Collected data entries —

---*---

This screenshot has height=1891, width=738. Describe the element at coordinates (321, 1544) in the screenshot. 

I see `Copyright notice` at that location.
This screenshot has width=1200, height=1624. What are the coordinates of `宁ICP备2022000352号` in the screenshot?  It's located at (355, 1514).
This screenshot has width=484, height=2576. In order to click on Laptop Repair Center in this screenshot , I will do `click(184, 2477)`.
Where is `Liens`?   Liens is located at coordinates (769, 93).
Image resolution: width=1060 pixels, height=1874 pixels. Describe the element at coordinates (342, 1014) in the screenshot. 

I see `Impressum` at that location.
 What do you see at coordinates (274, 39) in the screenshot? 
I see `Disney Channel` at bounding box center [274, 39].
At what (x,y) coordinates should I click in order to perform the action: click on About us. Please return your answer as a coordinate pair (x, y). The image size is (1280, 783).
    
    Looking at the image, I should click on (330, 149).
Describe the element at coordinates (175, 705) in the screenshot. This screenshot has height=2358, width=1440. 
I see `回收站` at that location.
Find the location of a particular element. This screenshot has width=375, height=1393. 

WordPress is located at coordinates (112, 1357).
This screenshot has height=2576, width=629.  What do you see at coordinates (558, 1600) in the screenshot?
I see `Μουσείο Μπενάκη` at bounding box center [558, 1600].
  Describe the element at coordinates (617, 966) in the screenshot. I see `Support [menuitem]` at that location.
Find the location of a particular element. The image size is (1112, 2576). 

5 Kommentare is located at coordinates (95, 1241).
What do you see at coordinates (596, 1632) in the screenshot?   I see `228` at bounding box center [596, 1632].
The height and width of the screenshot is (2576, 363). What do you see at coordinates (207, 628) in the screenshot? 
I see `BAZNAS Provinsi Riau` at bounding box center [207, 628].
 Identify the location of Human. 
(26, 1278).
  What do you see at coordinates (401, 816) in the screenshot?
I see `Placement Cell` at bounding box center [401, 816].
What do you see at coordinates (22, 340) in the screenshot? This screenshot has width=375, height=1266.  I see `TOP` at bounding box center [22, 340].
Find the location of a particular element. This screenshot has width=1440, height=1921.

---*---

Assigned task — Above are the records; reproduce all of them exactly.

Answer to this problem —
This screenshot has height=1891, width=738. Describe the element at coordinates (321, 1544) in the screenshot. 

I see `Copyright notice` at that location.
This screenshot has width=1200, height=1624. What are the coordinates of `宁ICP备2022000352号` in the screenshot?  It's located at (355, 1514).
This screenshot has width=484, height=2576. In order to click on Laptop Repair Center in this screenshot , I will do `click(184, 2477)`.
Where is `Liens`?   Liens is located at coordinates (769, 93).
Image resolution: width=1060 pixels, height=1874 pixels. Describe the element at coordinates (342, 1014) in the screenshot. 

I see `Impressum` at that location.
 What do you see at coordinates (274, 39) in the screenshot? 
I see `Disney Channel` at bounding box center [274, 39].
At what (x,y) coordinates should I click in order to perform the action: click on About us. Please return your answer as a coordinate pair (x, y). The image size is (1280, 783).
    
    Looking at the image, I should click on (330, 149).
Describe the element at coordinates (175, 705) in the screenshot. This screenshot has height=2358, width=1440. 
I see `回收站` at that location.
Find the location of a particular element. This screenshot has width=375, height=1393. 

WordPress is located at coordinates (112, 1357).
This screenshot has height=2576, width=629.  What do you see at coordinates (558, 1600) in the screenshot?
I see `Μουσείο Μπενάκη` at bounding box center [558, 1600].
  Describe the element at coordinates (617, 966) in the screenshot. I see `Support [menuitem]` at that location.
Find the location of a particular element. The image size is (1112, 2576). 

5 Kommentare is located at coordinates (95, 1241).
What do you see at coordinates (596, 1632) in the screenshot?   I see `228` at bounding box center [596, 1632].
The height and width of the screenshot is (2576, 363). What do you see at coordinates (207, 628) in the screenshot? 
I see `BAZNAS Provinsi Riau` at bounding box center [207, 628].
 Identify the location of Human. 
(26, 1278).
  What do you see at coordinates (401, 816) in the screenshot?
I see `Placement Cell` at bounding box center [401, 816].
What do you see at coordinates (22, 340) in the screenshot? This screenshot has width=375, height=1266.  I see `TOP` at bounding box center [22, 340].
Find the location of a particular element. This screenshot has width=1440, height=1921.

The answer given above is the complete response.